La criatura plateada retrocedió un par de pasos hasta apoyar la espalda en un rincón apartado de la sala. Al mismo tiempo, el disco que había servido de soporte a la comida de Michael descendió y desapareció en el suelo. Michael volvió a centrar su atención en el autómata.
Este volvió a hablar.
—Te encuentras en el punto sin retorno. La encrucijada. Hasta ahora tu muerte habría acabado con tu búsqueda de lo que se encuentra al final de la Senda, pero no tu vida real. Tus compañeros están de vuelta en sus hogares, sanos y salvos.
—Hum… —empezó Michael—. Me alegro de que estén a salvo. Pienso reunirme con ellos muy pronto.
El robot prosiguió como si no lo hubiera oído:
—Ya no tendrás el consuelo de saber que tu muerte no es el verdadero final. El resto de tu viaje, incluido el Desfiladero Consagrado, si es que accedes a su sagrado reino, supondrá que tu vida real estará en juego.
Michael sintió una punzada en las entrañas. ¿De qué estaba hablando esa cosa?
—Comenzar operación —dijo el robot. Dos palabras que hicieron que Michael se levantara de un salto, repentinamente lleno de energía, pero sin saber adónde ir.
Un ruidoso tamborileo llenó la sala, seguido por el sonido de alguna clase de maquinaria. Michael levantó la vista, horrorizado, y vio unos brazos metálicos que descendían desde el techo blanco, con los extremos equipados con varios instrumentos. Lo primero que llegó hasta él fueron unas garras con bisagras. Intentó correr, pero esas cosas eran demasiado rápidas. Dos garras los apresaron por los brazos, se cerraron y tiraron de él hacia arriba, elevándolo por los aires. Otras dos lo agarraron por las piernas y se las separaron para ponerlo derecho, pero con los brazos y piernas en cruz. Pese a que luchó para zafarse, las garras eran firmes, inamovibles.

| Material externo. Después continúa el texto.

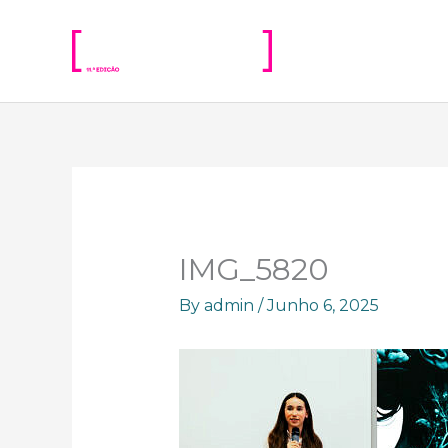
Skip
to
content
IMG_5820
By
admin
/
Junho 6, 2025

Otros brazos se arremolinaron a su alrededor. Uno colocó una banda en torno al cuello de Michael, y otra, en la frente, con lo cual lo obligaron a agachar la cabeza y mantenerla inmóvil. Una banda más se deslizó sobre su pecho y se lo apretó con fuerza hasta casi hacerle daño. En cuestión de segundos, Michael se había visto elevado por los aires e inmovilizado.

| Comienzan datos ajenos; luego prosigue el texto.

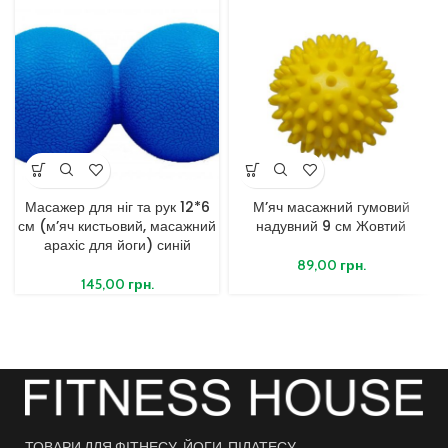
Масажер для ніг та рук 12*6
М’яч масажний гумовий
см (м’яч кистьовий, масажний
надувний 9 см Жовтий
арахіс для йоги) синій
89,00
грн.
145,00
грн.
ТОВАРИ ДЛЯ ФІТНЕСУ, ЙОГИ, ПІЛАТЕСУ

—¿Qué estás haciéndome? —gritó el chico—. ¿Qué está ocurriendo?
El robot no respondió, no se movió. Michael cerró los ojos a toda prisa para examinar la programación, pero parecía como una lengua extranjera en un borrón de movimiento constante, del todo inaccesible. Se oyó un zumbido y el ruido de algún tipo de maquinaria que se activaba a su derecha; aunque aguzó el oído, no podía volver la cabeza para ver qué estaba ocurriendo. Percibía algo a solo unos centímetros de distancia, aunque apenas distinguía ningún objeto con su visión periférica. Luego empezó a oírse el peor ruido de todos, como un taladro estridente que zumbaba con mayor rapidez a medida que se aceleraba.
—¿Qué estás haciendo? —volvió a gritar Michael.
Luego estalló un dolor en el interior de su cabeza. Chilló cuando algo se le clavó en la carne y le desgarró la piel. Se quedó sin aire en los pulmones e inspiró una bocanada, luego volvió a gritar.
El dolor era insoportable. De pronto el robot se situó delante de él una vez más, con la visera verde a unos centímetros de la cara del chico.
—Tu núcleo ha sido destruido —sentenció—. La muerte real te espera en caso de que fracases.